A minister says that water can kill and the newspapers talk of nothing else for days on end. If I search on Amazon for 'running shoes', the order in which the different options are presented to me will certainly not be random. Just as the way products are arranged on supermarket shelves is not random. These are just small examples of how attention has long since become a rare, valuable and contestable economic commodity.
In the traditional definition given by Lionel Robbins in his Essay on the Nature and Significance of Economic Science, economics is "that science which studies human conduct when, given a ranking of goals, choices have to be made about scarce means applicable to alternative uses". Given our objectives, how should we allocate our resources when they can be used for different purposes? Finding answers to this question is what economics is all about. Let us think of land. Should we build houses, factories, infrastructure on it or should we use it for agriculture or livestock farming? Bearing in mind that if we do one thing, with the same land we could not do another (alternative purposes) and that land is not infinite, but scarce. Let us think about work. If we engage in a certain activity, we could not devote that energy to anything else. What, then, should we focus on, given our goals? What about capital then: we need more machinery, a shed, a bridge. What about financial capital? If we choose to invest in a certain project, with the same funds we could not finance any other.
Over time, alongside the elements of this 'classical trinity' - land, labour, capital - already central to Adam Smith's work, as the structure of society and the economy itself changed, many others were added. New resources became scarce and, therefore, increasingly important. Time, for example, or quality information and technology have all become central themes in economic thinking.
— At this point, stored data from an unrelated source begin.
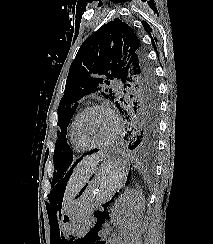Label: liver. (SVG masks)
<instances>
[{"mask_svg": "<svg viewBox=\"0 0 213 244\" xmlns=\"http://www.w3.org/2000/svg\"><path fill=\"white\" fill-rule=\"evenodd\" d=\"M103 152L86 156L74 168L72 175L67 183L66 191L64 194L62 211H66L72 199L77 195L78 191L88 182L93 175L94 170L99 164V159Z\"/></svg>", "mask_w": 213, "mask_h": 244, "instance_id": "liver-1", "label": "liver"}]
</instances>
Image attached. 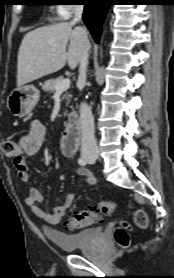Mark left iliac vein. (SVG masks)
I'll return each mask as SVG.
<instances>
[{
    "label": "left iliac vein",
    "mask_w": 174,
    "mask_h": 278,
    "mask_svg": "<svg viewBox=\"0 0 174 278\" xmlns=\"http://www.w3.org/2000/svg\"><path fill=\"white\" fill-rule=\"evenodd\" d=\"M95 162V160H93V159H88V163L89 164H93Z\"/></svg>",
    "instance_id": "obj_1"
}]
</instances>
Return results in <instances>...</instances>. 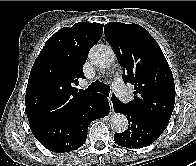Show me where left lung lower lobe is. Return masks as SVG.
Segmentation results:
<instances>
[{
  "label": "left lung lower lobe",
  "instance_id": "0a47b994",
  "mask_svg": "<svg viewBox=\"0 0 196 166\" xmlns=\"http://www.w3.org/2000/svg\"><path fill=\"white\" fill-rule=\"evenodd\" d=\"M115 112L123 113L129 122V127L122 133H115V142L126 148H140L154 142L165 130L167 125L154 120L145 119L129 110L112 96Z\"/></svg>",
  "mask_w": 196,
  "mask_h": 166
}]
</instances>
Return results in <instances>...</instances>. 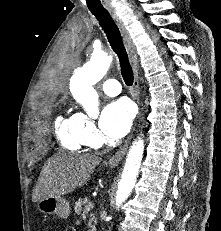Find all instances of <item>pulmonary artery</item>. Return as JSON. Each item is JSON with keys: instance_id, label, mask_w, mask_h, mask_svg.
Listing matches in <instances>:
<instances>
[{"instance_id": "pulmonary-artery-1", "label": "pulmonary artery", "mask_w": 221, "mask_h": 231, "mask_svg": "<svg viewBox=\"0 0 221 231\" xmlns=\"http://www.w3.org/2000/svg\"><path fill=\"white\" fill-rule=\"evenodd\" d=\"M102 90L108 96H116L121 92V85L118 81L109 79L102 83Z\"/></svg>"}]
</instances>
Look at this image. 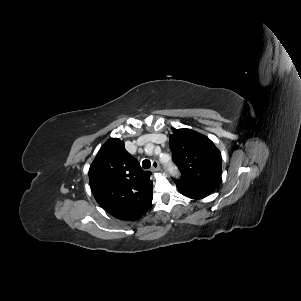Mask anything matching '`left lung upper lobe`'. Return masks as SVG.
I'll list each match as a JSON object with an SVG mask.
<instances>
[{
    "mask_svg": "<svg viewBox=\"0 0 301 301\" xmlns=\"http://www.w3.org/2000/svg\"><path fill=\"white\" fill-rule=\"evenodd\" d=\"M173 161L181 172L174 179L179 190L211 194L221 178V154L206 136L177 129L170 136Z\"/></svg>",
    "mask_w": 301,
    "mask_h": 301,
    "instance_id": "obj_1",
    "label": "left lung upper lobe"
}]
</instances>
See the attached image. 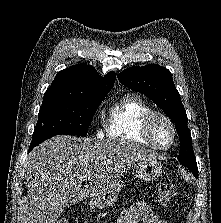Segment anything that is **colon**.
<instances>
[{
	"instance_id": "5ec220e1",
	"label": "colon",
	"mask_w": 221,
	"mask_h": 223,
	"mask_svg": "<svg viewBox=\"0 0 221 223\" xmlns=\"http://www.w3.org/2000/svg\"><path fill=\"white\" fill-rule=\"evenodd\" d=\"M159 200L162 205H169L178 195V189L174 183L169 180H162L158 189ZM56 223H70L67 217H60Z\"/></svg>"
}]
</instances>
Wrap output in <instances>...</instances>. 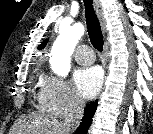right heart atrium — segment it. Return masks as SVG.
<instances>
[{"label": "right heart atrium", "instance_id": "1", "mask_svg": "<svg viewBox=\"0 0 153 134\" xmlns=\"http://www.w3.org/2000/svg\"><path fill=\"white\" fill-rule=\"evenodd\" d=\"M39 105L55 117L65 118L78 113L83 107V100L67 81L47 75L41 84Z\"/></svg>", "mask_w": 153, "mask_h": 134}]
</instances>
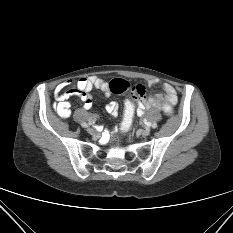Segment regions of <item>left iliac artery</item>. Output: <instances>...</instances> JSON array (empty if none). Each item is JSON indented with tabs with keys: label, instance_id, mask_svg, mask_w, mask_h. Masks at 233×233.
<instances>
[{
	"label": "left iliac artery",
	"instance_id": "obj_1",
	"mask_svg": "<svg viewBox=\"0 0 233 233\" xmlns=\"http://www.w3.org/2000/svg\"><path fill=\"white\" fill-rule=\"evenodd\" d=\"M152 128H157V122H152Z\"/></svg>",
	"mask_w": 233,
	"mask_h": 233
}]
</instances>
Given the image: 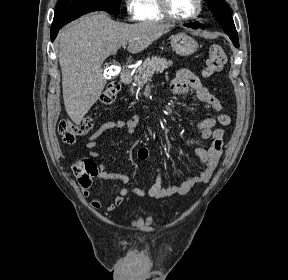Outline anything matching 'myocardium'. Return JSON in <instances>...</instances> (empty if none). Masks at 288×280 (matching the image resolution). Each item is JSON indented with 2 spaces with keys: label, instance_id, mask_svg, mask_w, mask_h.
<instances>
[{
  "label": "myocardium",
  "instance_id": "f54148a6",
  "mask_svg": "<svg viewBox=\"0 0 288 280\" xmlns=\"http://www.w3.org/2000/svg\"><path fill=\"white\" fill-rule=\"evenodd\" d=\"M158 1V6L160 9V12L162 13V15L170 20V21H174V22H189L192 21L194 19H196L202 12L203 9V0H197V8L195 10V12L187 17H177L175 16L169 6V1L168 0H157Z\"/></svg>",
  "mask_w": 288,
  "mask_h": 280
}]
</instances>
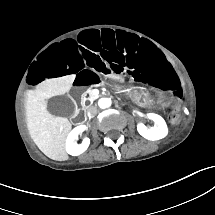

What is the most important of these resources today? On what should we focus our efforts of understanding and action? According to George Loewenstein and Zachary Wojtowicz, it is certainly attention. They explain this well in an essay entitled 'The Economics of Attention' just published in the prestigious Journal of Economic Literature. "Incorporating attention into the economic discourse is natural," write Loewenstein and Wojtowicz, "since it possesses the same key properties that distinguish the most established productive resources; for example, since attention is scarce and can be deployed in a variety of competing productive uses, it generates opportunity costs.